Talk: How Bitcoin Works

We've started this thing at my company where, every Friday evening, one of us gives a talk on something—anything—that would be interesting to the group. So far we've had sessions on deep learning and container technology (Docker etc).

This Friday was my turn. The talk was about how the Bitcoin blockchain works. I'd been meaning to dig into blockchain technology for a long time anyway—what better way to push yourself to learn something than committing to explain it to a roomful of people in a week? Here is the link to the slides.

The presentation was mostly assembled from these sources:

Feedback about the slides in particular was quite positive. For the content, I have the sources above to thank, and for the design I shamelessly stole took inspiration from Zach Holman. I really love the guy's design sense in this matter.

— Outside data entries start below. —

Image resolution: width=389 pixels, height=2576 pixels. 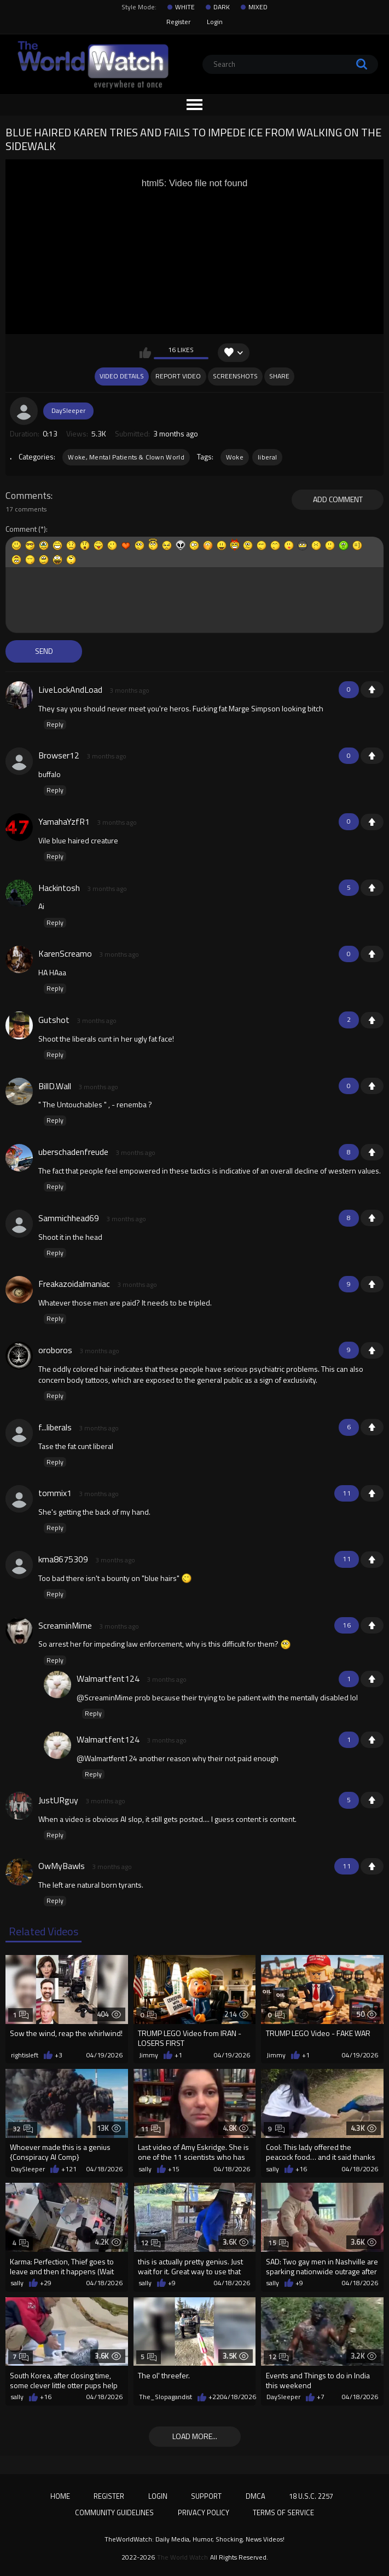 I want to click on 18 U.S.C. 2257, so click(x=311, y=2496). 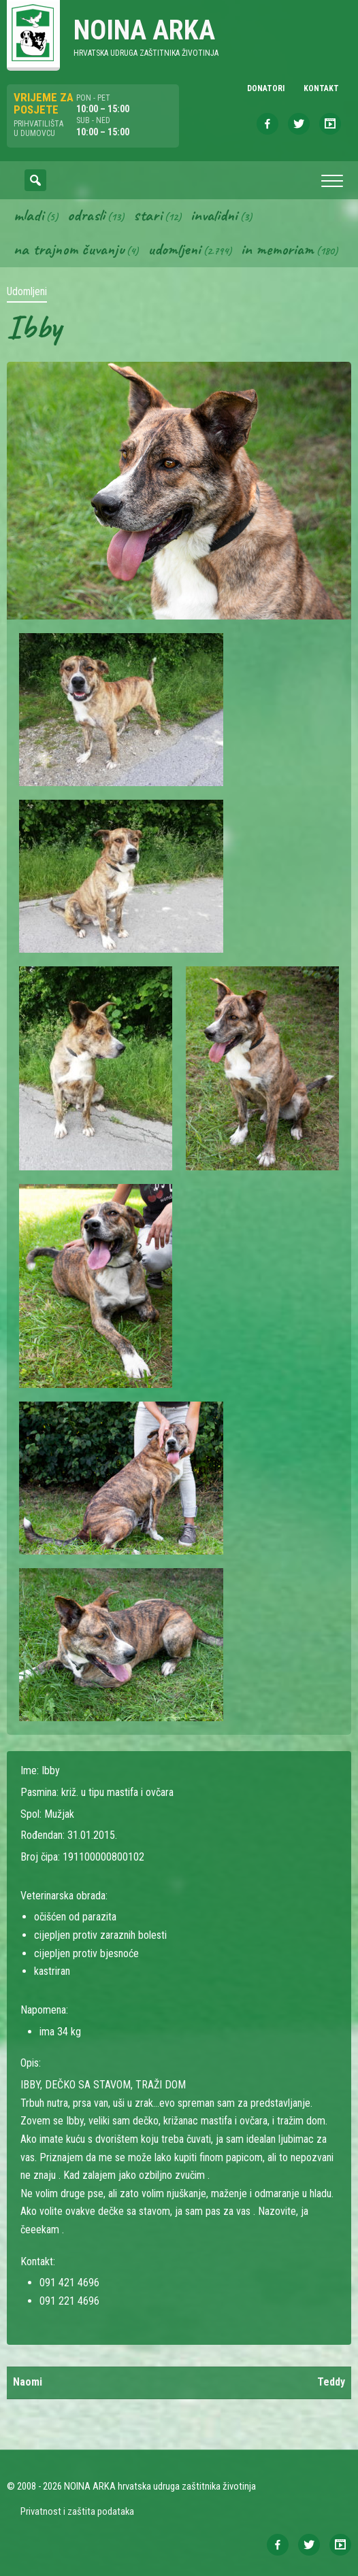 This screenshot has width=358, height=2576. What do you see at coordinates (214, 215) in the screenshot?
I see `Invalidni` at bounding box center [214, 215].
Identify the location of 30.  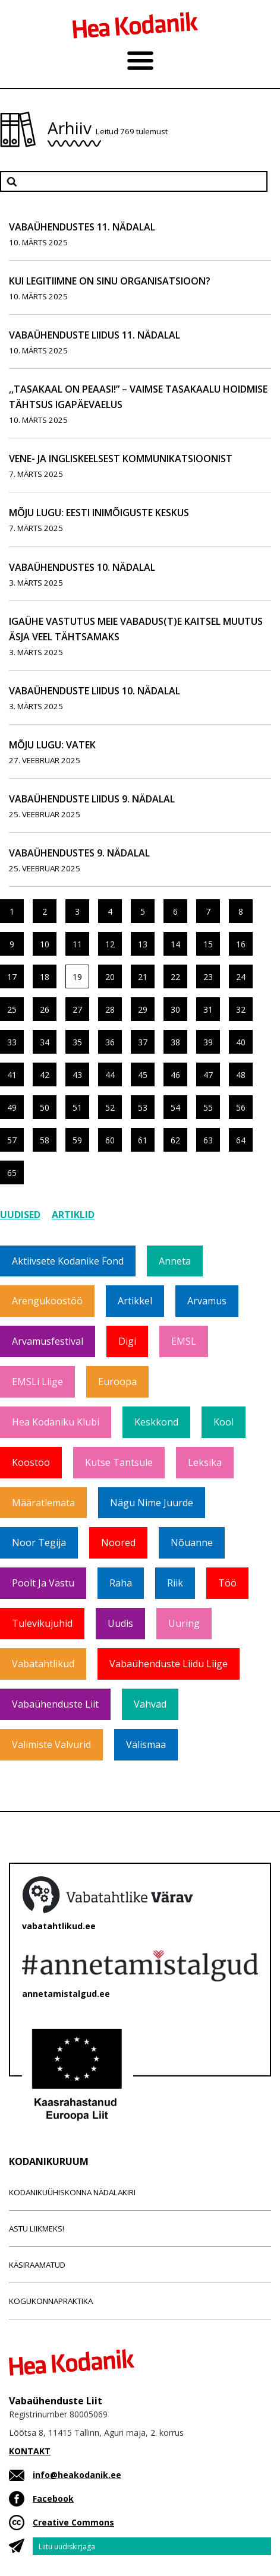 (175, 1009).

Since I was speaking to an audience familiar with basic cryptography and networking principles, it was mostly a matter of getting the core concept of Proof-of-Work across, and why it's such a big deal.

The talk was followed by an interesting (though chaotic) group discussion, where several finer points got addressed, although a few questions couldn't be answered satisfactorily, seeing as how none of us were experts on the topic.

This was a fun experience. I have more ideas for future talks. Ideas: The Roots of Lisp, Eve, Clojure, git tips / how git works, cognitive biases, design principles, JavaScript/web stuff.